(Stored data)

-*-

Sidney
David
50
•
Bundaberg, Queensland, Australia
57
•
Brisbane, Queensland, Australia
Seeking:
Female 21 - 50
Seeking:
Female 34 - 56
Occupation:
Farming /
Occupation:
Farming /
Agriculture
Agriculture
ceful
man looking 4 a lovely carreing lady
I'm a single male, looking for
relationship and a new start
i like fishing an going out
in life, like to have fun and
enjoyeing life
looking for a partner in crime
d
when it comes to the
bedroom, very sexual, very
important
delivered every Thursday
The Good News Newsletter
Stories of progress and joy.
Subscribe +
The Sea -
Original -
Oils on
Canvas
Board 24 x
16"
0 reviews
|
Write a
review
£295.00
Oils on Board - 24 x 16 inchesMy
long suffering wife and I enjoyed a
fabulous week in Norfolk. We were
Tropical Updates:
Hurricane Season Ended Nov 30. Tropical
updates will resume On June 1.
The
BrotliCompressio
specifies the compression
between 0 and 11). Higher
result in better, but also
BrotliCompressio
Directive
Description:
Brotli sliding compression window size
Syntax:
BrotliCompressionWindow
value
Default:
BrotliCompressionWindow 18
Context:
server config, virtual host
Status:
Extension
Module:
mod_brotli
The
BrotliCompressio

-*-

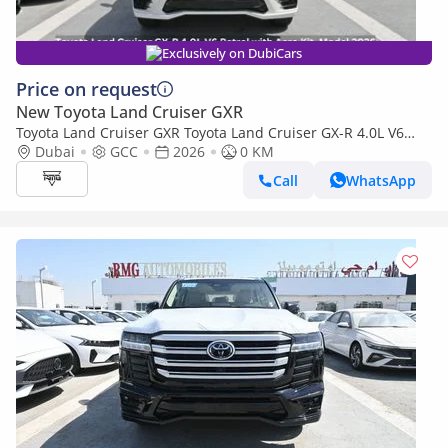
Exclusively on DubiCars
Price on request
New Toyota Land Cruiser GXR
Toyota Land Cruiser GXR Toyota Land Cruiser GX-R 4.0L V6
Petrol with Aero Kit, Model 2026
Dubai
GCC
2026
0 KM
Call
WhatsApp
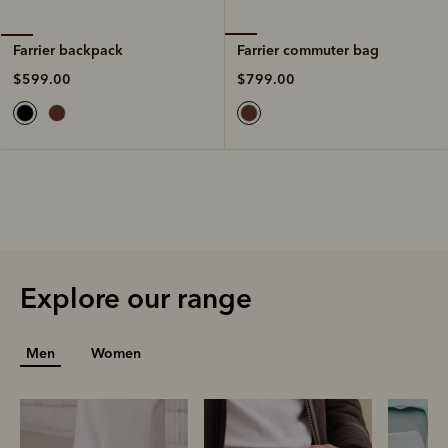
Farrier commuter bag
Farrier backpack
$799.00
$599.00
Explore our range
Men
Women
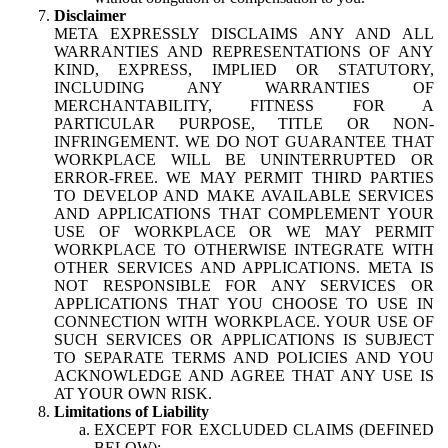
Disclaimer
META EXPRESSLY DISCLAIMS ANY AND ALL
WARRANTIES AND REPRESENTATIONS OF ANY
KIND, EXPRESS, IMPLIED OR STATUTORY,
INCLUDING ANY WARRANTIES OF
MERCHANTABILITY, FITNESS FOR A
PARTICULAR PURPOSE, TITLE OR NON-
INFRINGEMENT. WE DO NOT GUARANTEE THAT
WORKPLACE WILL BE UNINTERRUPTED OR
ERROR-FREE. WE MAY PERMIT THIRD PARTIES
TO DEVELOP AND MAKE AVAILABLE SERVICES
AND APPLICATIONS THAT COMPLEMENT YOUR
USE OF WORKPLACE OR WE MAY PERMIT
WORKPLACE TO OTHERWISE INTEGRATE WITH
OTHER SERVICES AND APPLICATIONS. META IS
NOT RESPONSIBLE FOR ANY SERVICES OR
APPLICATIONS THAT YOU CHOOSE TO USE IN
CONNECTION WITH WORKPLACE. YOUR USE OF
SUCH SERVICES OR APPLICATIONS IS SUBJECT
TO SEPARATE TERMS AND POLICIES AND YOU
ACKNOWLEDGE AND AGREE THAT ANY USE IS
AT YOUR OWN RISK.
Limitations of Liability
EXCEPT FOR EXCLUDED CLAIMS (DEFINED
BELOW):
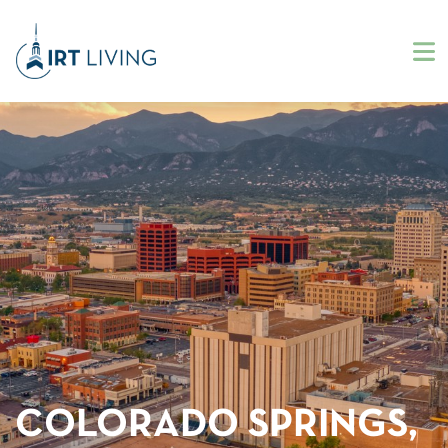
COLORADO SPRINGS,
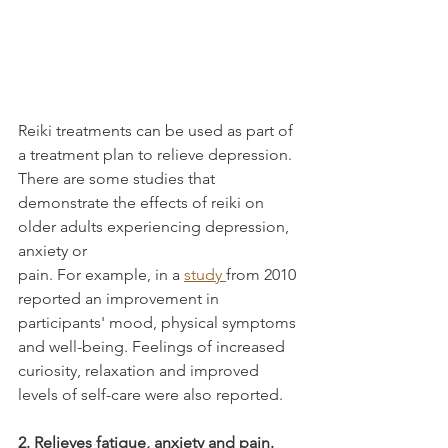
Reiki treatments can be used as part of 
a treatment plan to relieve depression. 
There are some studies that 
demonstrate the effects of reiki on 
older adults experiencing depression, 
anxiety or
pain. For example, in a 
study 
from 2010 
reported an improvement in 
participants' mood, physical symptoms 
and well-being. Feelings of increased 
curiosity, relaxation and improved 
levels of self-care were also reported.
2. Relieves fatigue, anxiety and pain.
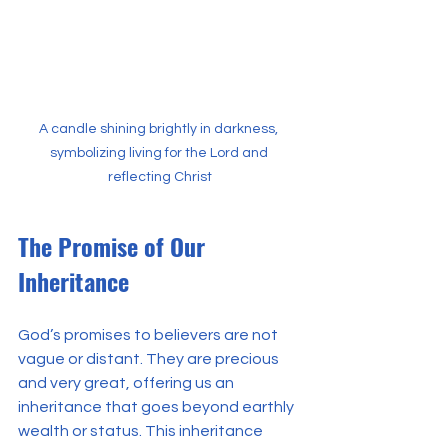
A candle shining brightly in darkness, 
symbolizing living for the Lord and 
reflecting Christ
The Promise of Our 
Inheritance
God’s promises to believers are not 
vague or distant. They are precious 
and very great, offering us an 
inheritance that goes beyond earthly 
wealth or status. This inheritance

-*-

- Exercise aim
Out of the records above, pull each line containing the word "APPLICATIONS".

- Response area
AND APPLICATIONS THAT COMPLEMENT YOUR
OTHER SERVICES AND APPLICATIONS. META IS
APPLICATIONS THAT YOU CHOOSE TO USE IN
SUCH SERVICES OR APPLICATIONS IS SUBJECT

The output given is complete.